The main loop will then recurse on both of these new clausal forms. The 1-literal rule will process this unit clause.

``` pl_dpll_split_rule(ClausesIn, [[Lit]|ClausesIn], [[LitNeg]|ClausesIn]) :- member(Clause, ClausesIn), member(Lit, Clause), pl_negate(Lit, LitNeg). ```

### Entry-point

The driver for the procedure is `pl_dpll_loop/2`. In each loop we try the 1-literal rule before the affirmative-negative rule, and we try the affirmative-negative rule before the split rule. We stop when no rule can be applied.

``` pl_dpll_loop(ClausesIn, ClausesOut) :- pl_dp_one_literal_rule(ClausesIn, ClausesMid), !, pl_dpll_loop(ClausesMid, ClausesOut). pl_dpll_loop(ClausesIn, ClausesOut) :- pl_dp_affirmative_negative_rule(ClausesIn, ClausesMid), !, pl_dpll_loop(ClausesMid, ClausesOut). pl_dpll_loop(ClausesIn, ClausesOut) :- pl_dpll_split_rule(ClausesIn, ClausesMid0, ClausesMid1), !, (pl_dpll_loop(ClausesMid0, ClausesOut) ; pl_dpll_loop(ClausesMid1, ClausesOut) ). pl_dpll_loop(Clauses, Clauses). ```

### Misc.

The procedure `pl_dpll_sat/1` succeeds if the argument, which is a formula, is satisfiable. The procedure `cnf_transform/2` transforms a formula into conjunctive normal form (CNF). The procedure `pl_clausal_form/2` transforms a formula in CNF into clausal form.

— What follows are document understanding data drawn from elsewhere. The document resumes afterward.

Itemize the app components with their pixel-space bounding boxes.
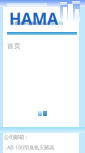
staticText: HAMA [9,8,58,29]
staticText: 公司邮箱： [4,134,29,141]
button[interactable]: Thumbnail 2 [43,111,47,116]
staticText: 首页 [7,42,21,50]
button[interactable]: Thumbnail 1 [38,111,42,116]
staticText: 哈爾濱華瑞醫療器械有限公司 [11,21,63,26]
staticText: · AB-100型臭氧灭菌器 [5,144,54,151]
button[interactable]: 首页 [7,42,21,50]
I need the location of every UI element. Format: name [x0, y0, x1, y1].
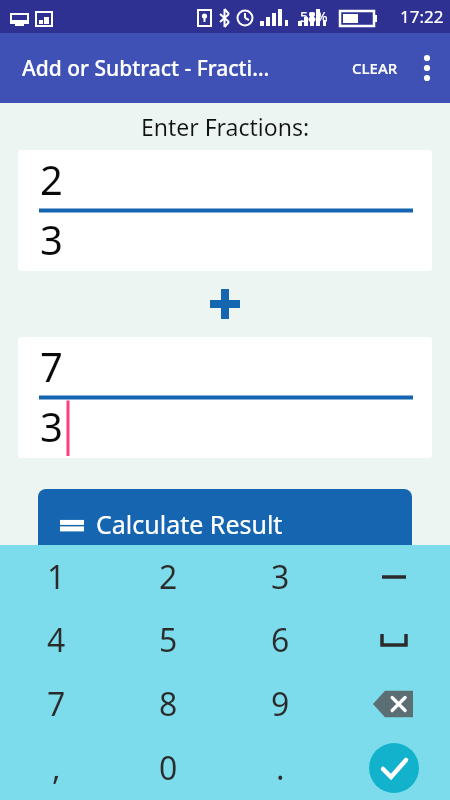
button[interactable]: Add: [207, 286, 243, 322]
staticText: 3: [271, 555, 290, 599]
button[interactable]: 4: [0, 608, 112, 672]
staticText: 17:22: [400, 5, 444, 28]
button[interactable]: Minus: [337, 545, 450, 608]
button[interactable]: 7: [0, 672, 112, 736]
other: Minus: [374, 557, 414, 597]
other: Backspace: [371, 681, 417, 727]
button[interactable]: 6: [224, 608, 337, 672]
button[interactable]: CLEAR: [346, 48, 404, 88]
button[interactable]: Calculate Result: [38, 489, 412, 559]
button[interactable]: .: [224, 736, 337, 800]
staticText: 58%: [300, 7, 328, 26]
staticText: 4: [47, 618, 66, 662]
staticText: 9: [271, 682, 290, 726]
button[interactable]: 1: [0, 545, 112, 608]
button[interactable]: 9: [224, 672, 337, 736]
staticText: 1: [47, 555, 66, 599]
staticText: 0: [159, 746, 178, 790]
button[interactable]: ,: [0, 736, 112, 800]
button[interactable]: Backspace: [337, 672, 450, 736]
staticText: .: [276, 746, 285, 790]
other: Space: [372, 618, 416, 662]
button[interactable]: More options: [410, 40, 450, 96]
staticText: ,: [52, 746, 61, 790]
button[interactable]: Done: [337, 736, 450, 800]
staticText: 3: [40, 399, 63, 453]
button[interactable]: 8: [112, 672, 224, 736]
staticText: Add or Subtract - Fracti…: [22, 54, 270, 83]
staticText: 2: [40, 152, 63, 206]
button[interactable]: 7: [18, 337, 432, 458]
button[interactable]: 2: [112, 545, 224, 608]
staticText: CLEAR: [352, 58, 398, 78]
button[interactable]: 5: [112, 608, 224, 672]
staticText: 2: [159, 555, 178, 599]
button[interactable]: 0: [112, 736, 224, 800]
staticText: 3: [40, 212, 63, 266]
staticText: 7: [47, 682, 66, 726]
staticText: 8: [159, 682, 178, 726]
staticText: 5: [159, 618, 178, 662]
staticText: 7: [40, 339, 63, 393]
button[interactable]: 3: [224, 545, 337, 608]
staticText: Calculate Result: [96, 507, 283, 541]
other: Done: [369, 743, 419, 793]
button[interactable]: 2: [18, 150, 432, 271]
staticText: 6: [271, 618, 290, 662]
button[interactable]: Space: [337, 608, 450, 672]
staticText: Enter Fractions:: [0, 111, 450, 142]
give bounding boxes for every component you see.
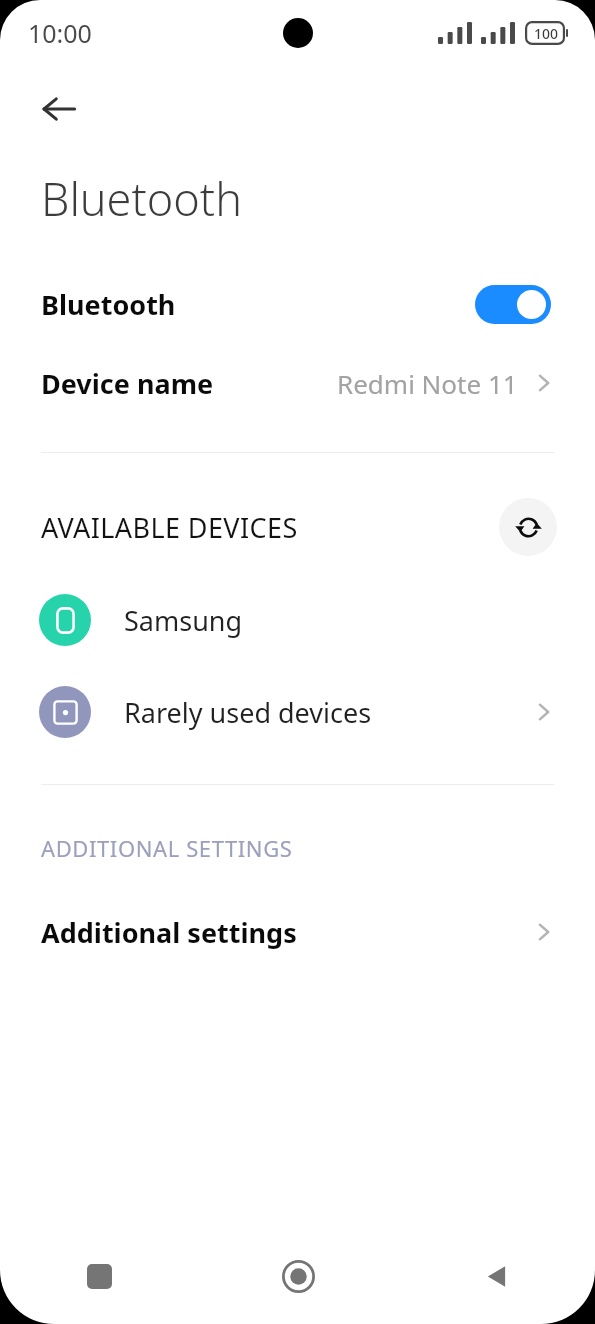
button[interactable]: Back — [397, 1228, 595, 1324]
staticText: Bluetooth — [41, 168, 242, 229]
staticText: Samsung — [124, 602, 243, 639]
button[interactable]: Device name — [0, 358, 595, 408]
button[interactable]: Bluetooth — [0, 277, 595, 331]
button[interactable]: Samsung — [0, 592, 595, 648]
staticText: AVAILABLE DEVICES — [41, 509, 298, 546]
staticText: Rarely used devices — [124, 694, 372, 731]
staticText: ADDITIONAL SETTINGS — [41, 833, 293, 863]
staticText: 100 — [534, 24, 559, 43]
button[interactable]: Back — [24, 74, 94, 144]
staticText: Additional settings — [41, 914, 297, 951]
button[interactable]: Rarely used devices — [0, 684, 595, 740]
button[interactable]: Home — [199, 1228, 397, 1324]
button[interactable]: Additional settings — [0, 906, 595, 958]
staticText: Device name — [41, 365, 214, 402]
button[interactable]: Refresh — [499, 498, 557, 556]
staticText: Bluetooth — [41, 286, 176, 323]
staticText: Redmi Note 11 — [337, 366, 518, 401]
staticText: 10:00 — [28, 16, 92, 50]
button[interactable]: Recents — [0, 1228, 199, 1324]
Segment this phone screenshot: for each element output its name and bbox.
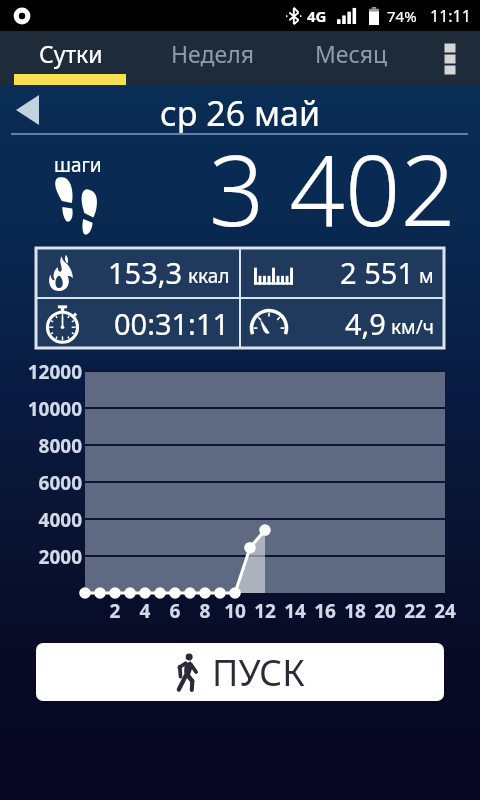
staticText: 2 551 [340, 253, 414, 292]
staticText: 2000 [0, 544, 82, 570]
button[interactable]: 4,9 [240, 299, 444, 348]
staticText: 8000 [0, 433, 82, 459]
button[interactable]: 2 551 [240, 248, 444, 297]
staticText: ккал [188, 263, 230, 289]
staticText: 24 [425, 598, 465, 624]
staticText: м [419, 263, 434, 289]
staticText: Неделя [171, 38, 254, 69]
button[interactable]: Месяц [280, 31, 420, 86]
staticText: 4 [125, 598, 165, 624]
staticText: 8 [185, 598, 225, 624]
button[interactable]: More options [420, 31, 480, 86]
staticText: 2 [95, 598, 135, 624]
staticText: 4G [307, 6, 327, 26]
staticText: 74% [387, 6, 417, 26]
button[interactable]: 153,3 [36, 248, 240, 297]
staticText: 14 [275, 598, 315, 624]
staticText: ПУСК [212, 648, 305, 697]
button[interactable]: ПУСК [36, 643, 444, 701]
button[interactable]: Неделя [140, 31, 280, 86]
staticText: 10000 [0, 396, 82, 422]
staticText: 10 [215, 598, 255, 624]
staticText: 12 [245, 598, 285, 624]
staticText: 6000 [0, 470, 82, 496]
staticText: Месяц [315, 38, 387, 69]
staticText: 3 402 [209, 122, 456, 233]
staticText: 4,9 [345, 304, 386, 343]
staticText: 153,3 [108, 253, 183, 292]
staticText: км/ч [391, 314, 434, 340]
staticText: 00:31:11 [114, 304, 230, 343]
staticText: 12000 [0, 359, 82, 385]
staticText: ср 26 май [160, 90, 321, 136]
staticText: 4000 [0, 507, 82, 533]
staticText: 16 [305, 598, 345, 624]
staticText: 11:11 [430, 5, 471, 27]
button[interactable]: Previous day [0, 86, 72, 134]
staticText: 18 [335, 598, 375, 624]
button[interactable]: 00:31:11 [36, 299, 240, 348]
staticText: шаги [54, 152, 102, 178]
staticText: 22 [395, 598, 435, 624]
button[interactable]: Сутки [0, 31, 140, 86]
staticText: Сутки [39, 38, 103, 69]
staticText: 20 [365, 598, 405, 624]
staticText: 6 [155, 598, 195, 624]
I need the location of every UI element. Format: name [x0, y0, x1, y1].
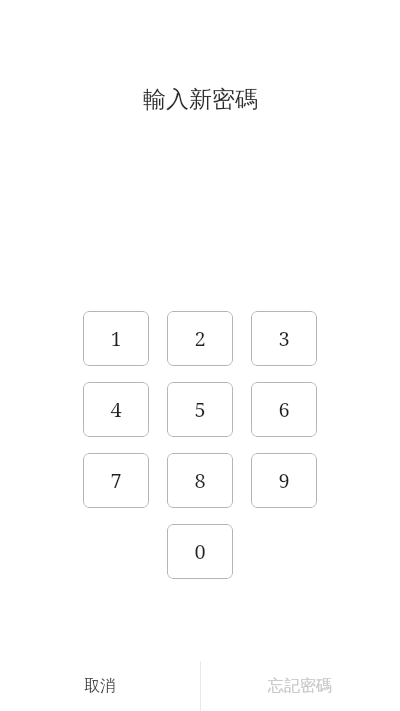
staticText: 輸入新密碼 [143, 85, 258, 114]
staticText: 0 [194, 538, 206, 565]
staticText: 1 [110, 325, 122, 352]
button[interactable]: 9 [251, 453, 317, 508]
button[interactable]: 忘記密碼 [200, 661, 400, 711]
button[interactable]: 5 [167, 382, 233, 437]
staticText: 4 [110, 396, 122, 423]
staticText: 忘記密碼 [268, 676, 332, 696]
staticText: 5 [194, 396, 206, 423]
button[interactable]: 6 [251, 382, 317, 437]
button[interactable]: 取消 [0, 661, 200, 711]
staticText: 7 [110, 467, 122, 494]
staticText: 6 [278, 396, 290, 423]
staticText: 取消 [84, 676, 116, 696]
staticText: 2 [194, 325, 206, 352]
button[interactable]: 2 [167, 311, 233, 366]
button[interactable]: 1 [83, 311, 149, 366]
button[interactable]: 7 [83, 453, 149, 508]
staticText: 3 [278, 325, 290, 352]
button[interactable]: 3 [251, 311, 317, 366]
staticText: 9 [278, 467, 290, 494]
button[interactable]: 0 [167, 524, 233, 579]
button[interactable]: 4 [83, 382, 149, 437]
staticText: 8 [194, 467, 206, 494]
button[interactable]: 8 [167, 453, 233, 508]
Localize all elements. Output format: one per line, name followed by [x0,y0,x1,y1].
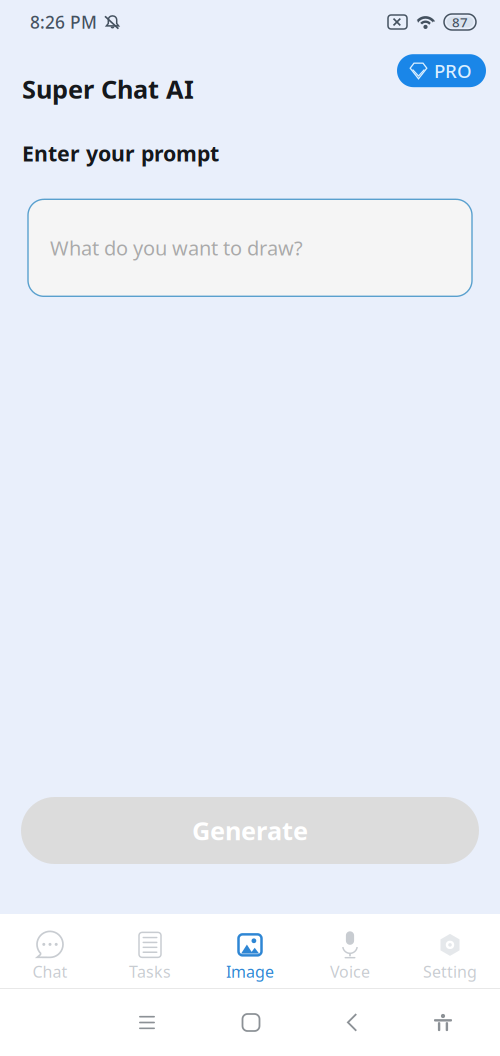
button[interactable]: Tasks [100,914,200,988]
staticText: Generate [192,814,308,847]
button[interactable]: Accessibility [411,989,475,1056]
staticText: 8:26 PM [30,10,97,34]
button[interactable]: What do you want to draw? [28,199,472,296]
staticText: PRO [434,58,472,83]
button[interactable]: Recent apps [115,989,179,1056]
staticText: Voice [330,961,370,982]
button[interactable]: Chat [0,914,100,988]
button[interactable]: Generate [21,797,479,864]
staticText: 87 [452,13,468,31]
staticText: Tasks [129,961,171,982]
staticText: Enter your prompt [22,139,219,167]
button[interactable]: Image [200,914,300,988]
staticText: Image [226,961,274,982]
staticText: Super Chat AI [22,72,194,106]
staticText: Chat [32,961,68,982]
button[interactable]: Back [319,989,383,1056]
button[interactable]: Voice [300,914,400,988]
button[interactable]: PRO [397,54,486,87]
staticText: Setting [423,961,477,982]
button[interactable]: Setting [400,914,500,988]
staticText: What do you want to draw? [50,235,303,261]
button[interactable]: Home [219,989,283,1056]
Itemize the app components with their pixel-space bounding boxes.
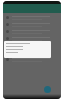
button[interactable] xyxy=(3,42,61,49)
button[interactable] xyxy=(3,28,61,35)
button[interactable]: Add xyxy=(44,86,51,93)
button[interactable] xyxy=(3,49,61,56)
button[interactable] xyxy=(3,35,61,42)
button[interactable] xyxy=(3,56,61,63)
button[interactable] xyxy=(3,14,61,21)
button[interactable] xyxy=(3,21,61,28)
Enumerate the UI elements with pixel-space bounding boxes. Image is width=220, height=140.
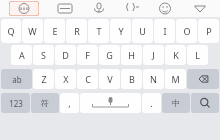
button[interactable]: Z [33, 69, 54, 89]
staticText: S [41, 49, 46, 61]
staticText: , [68, 97, 71, 109]
button[interactable]: C [77, 69, 98, 89]
staticText: 中 [172, 98, 180, 108]
staticText: W [28, 25, 37, 37]
button[interactable]: 中 [162, 93, 190, 113]
staticText: P [206, 25, 212, 37]
button[interactable]: Q [1, 19, 21, 43]
staticText: T [96, 25, 102, 37]
button[interactable]: S [33, 45, 54, 65]
button[interactable]: H [121, 45, 142, 65]
staticText: . [150, 97, 153, 109]
button[interactable]: . [142, 93, 161, 113]
staticText: A [19, 49, 25, 61]
staticText: G [106, 49, 113, 61]
button[interactable]: T [88, 19, 109, 43]
button[interactable]: J [143, 45, 164, 65]
button[interactable]: I [154, 19, 175, 43]
button[interactable]: Text editing [57, 1, 73, 16]
button[interactable]: B [121, 69, 142, 89]
button[interactable]: Hide keyboard [192, 1, 208, 16]
button[interactable]: Y [110, 19, 131, 43]
staticText: B [129, 73, 135, 85]
staticText: X [63, 73, 69, 85]
staticText: E [52, 25, 58, 37]
button[interactable]: W [22, 19, 43, 43]
staticText: D [62, 49, 69, 61]
button[interactable]: Space [80, 93, 141, 113]
staticText: H [128, 49, 135, 61]
staticText: J [152, 49, 155, 61]
button[interactable]: K [165, 45, 186, 65]
button[interactable]: V [99, 69, 120, 89]
button[interactable]: U [132, 19, 153, 43]
button[interactable]: N [143, 69, 164, 89]
button[interactable]: ab [1, 69, 32, 89]
button[interactable]: Backspace [187, 69, 219, 89]
staticText: L [195, 49, 200, 61]
staticText: R [74, 25, 80, 37]
staticText: I [163, 25, 167, 37]
button[interactable]: Voice input [91, 1, 107, 16]
staticText: F [85, 49, 90, 61]
button[interactable]: M [165, 69, 186, 89]
button[interactable]: E [44, 19, 65, 43]
staticText: M [171, 73, 180, 85]
staticText: C [85, 73, 91, 85]
button[interactable]: Emoji [157, 1, 173, 16]
button[interactable]: Clipboard [124, 1, 140, 16]
button[interactable]: P [198, 19, 219, 43]
staticText: ab [12, 74, 22, 85]
staticText: Q [7, 25, 15, 37]
button[interactable]: A [11, 45, 32, 65]
button[interactable]: L [187, 45, 208, 65]
staticText: U [139, 25, 146, 37]
staticText: V [107, 73, 113, 85]
button[interactable]: R [66, 19, 87, 43]
button[interactable]: 符 [31, 93, 59, 113]
button[interactable]: 123 [1, 93, 30, 113]
button[interactable]: Search [191, 93, 219, 113]
button[interactable]: , [60, 93, 79, 113]
staticText: 符 [41, 98, 49, 108]
staticText: O [183, 25, 191, 37]
staticText: Z [41, 73, 47, 85]
button[interactable]: D [55, 45, 76, 65]
staticText: N [150, 73, 157, 85]
button[interactable]: X [55, 69, 76, 89]
staticText: 123 [9, 98, 23, 109]
button[interactable]: F [77, 45, 98, 65]
button[interactable]: O [176, 19, 197, 43]
staticText: K [173, 49, 179, 61]
staticText: Y [118, 25, 124, 37]
button[interactable]: Input method [9, 1, 39, 16]
button[interactable]: G [99, 45, 120, 65]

``` pl_dpll_sat(Phi) :- cnf_transform(Phi, CNF), pl_clausal_form(CNF, Clauses), pl_dpll_loop(Clauses, []). ```

The procedure `pl_dpll_tautology/1` succeeds if the argument is a tautology, i.e. the negation of the argument is unsatisfiable.

``` pl_dpll_tautology(Phi) :- \+ pl_dpll_sat(~Phi). ```

## References

Chang, C-L, Lee, R C-T. Symbolic Logic and Mechanical Theorem Proving. Academic Press, 1973.
Fitting, Melvin. First-Order Logic and Automated Theorem Proving. Springer, 1990.
Harrison, John. Handbook of Practical Logic and Automated Reasoning. Cambridge, 2009.